Thursday, October 13, 2022

Some Posts (10 12 2022 - 10 13 2022)

October 12, 2022:

Post 01:

It turns out General from my high school Half-Life Counter-Strike days is no longer alive, R.I.P. {HCW- CCC}. If only we could've met in person. General was an Internet friend and co-leader of THE GREATEST CLAN OF ALL TIME. We even beat the {666- THC} clan multiple times.

Post 02:

To be honest, I'm feeling sick physically... I THINK I'm dying. Nobody believes me. I'm getting a physical soon. We'll see what my results say.

Post 03:

Something is and has been going on for a long, long time... I'm certain a billionaire, one of the richest men in the world, is involved. Exactly what is going on, I don't know. I go in and out of oblivious, to suspicious, to almost aware, and back to oblivious.

Post 04:

I was afraid that I lost my wallet yesterday, or it was stolen, then found it this morning in my car.

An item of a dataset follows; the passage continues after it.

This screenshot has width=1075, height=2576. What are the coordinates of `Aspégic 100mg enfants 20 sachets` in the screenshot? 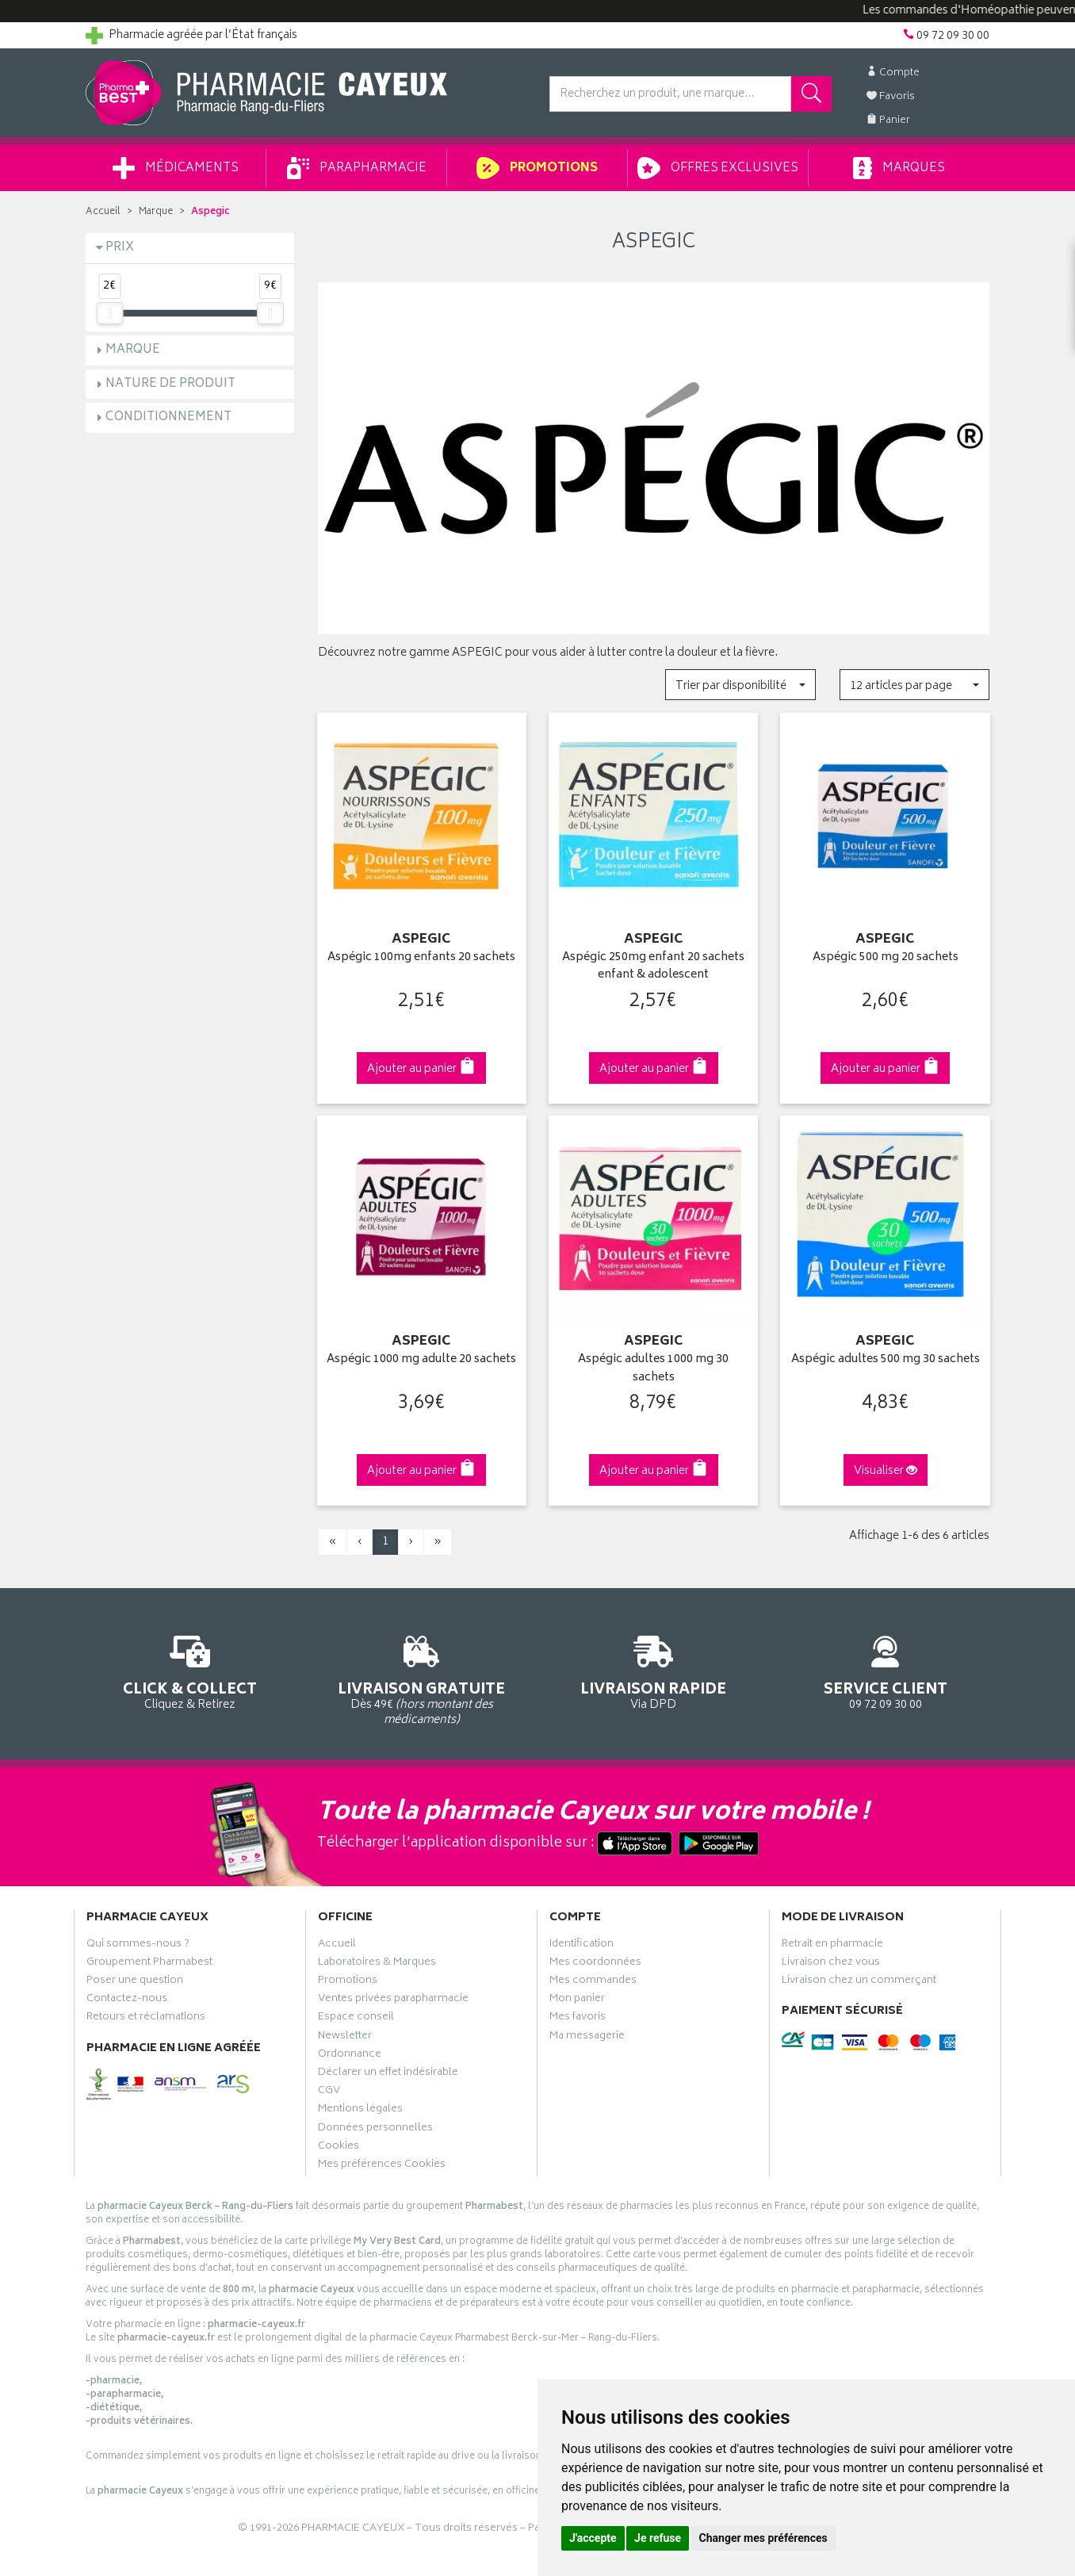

Thank God! Everything was in there. Would've been a NIGHTMARE to replace EVERYTHING.


October 13, 2022:

Post 01:

I miss you, bun bun. We need to reunite soon.

Post 02:

I need to see you again as soon as possible, bun bun.

Post 03:

Don't come to the wrong conclusion... I'm kind and friendly to everyone else. I just don't like YOU!

Post 04:

Although Brian Wilson will likely never admit it and may have even convinced himself otherwise, the train and dogs barking at the end of a Caroline, No totally means suicide by train. He'll probably say changing times, this too shall pass. I'm skeptical.

Post 05:

Thankfully, Brian Wilson got well and overcame his severe mental health challenges, which probably come from childhood trauma, in the form of a loving and empathetic therapist, Dr. Eugene Landy, who wanted to help him recover and wanted the best for him. Lol.

Post 06:

Your parents might be psychopaths who intentionally tortured you. They might have even been trying to kill you. Unfortunately, you need to accept they'll be no supreme court case. If you could put your parents in jail - the courts would be full. Accept you just have shit parents.

Post 07:

Do your parents deserve to be in jail for the rest of their life for what they did to you? Probably. You're fucked up. It's because of the trauma your shit parents put you through. Maybe think of yourself as The Joker... because you're not putting them in jail for the torture.

Post 08:

Do the childhood bullies who took sadistic pleasure in my suffering at school deserve to be in jail for fucking up my life? Absolutely. In a perfect world they all should be held accountable for what they did. Will I ever be able to get any vengeance? There's no chance in hell.

Post 09:

At some point, when it feels like everybody took sadistic pleasure in your suffering, you need to ask yourself: do I want to be a monster like the torturers? Or do I want to forgive everyone for my own sanity and choose love? Remember how you felt. Don't turn into a bully.

Post 10:

Am I dying? Probably. They tell me I'm not. I'm not medically diagnosed with a terminal illness. Though, I feel physically sick like I'm dying. At this point, all it is EMOTION. There's no medical evidence to support the claim I'm making. Do I SUSPECT it's true? Yes.

Post 11:

After a dentist appointment, where my gums and teeth were probably bleeding, I decided to get a cup of coffee from Starbucks. I drank it. Is this a contamination risk? Or, don't worry, listen to rational Andrew who knows his life is not changed forever with a life-changing virus.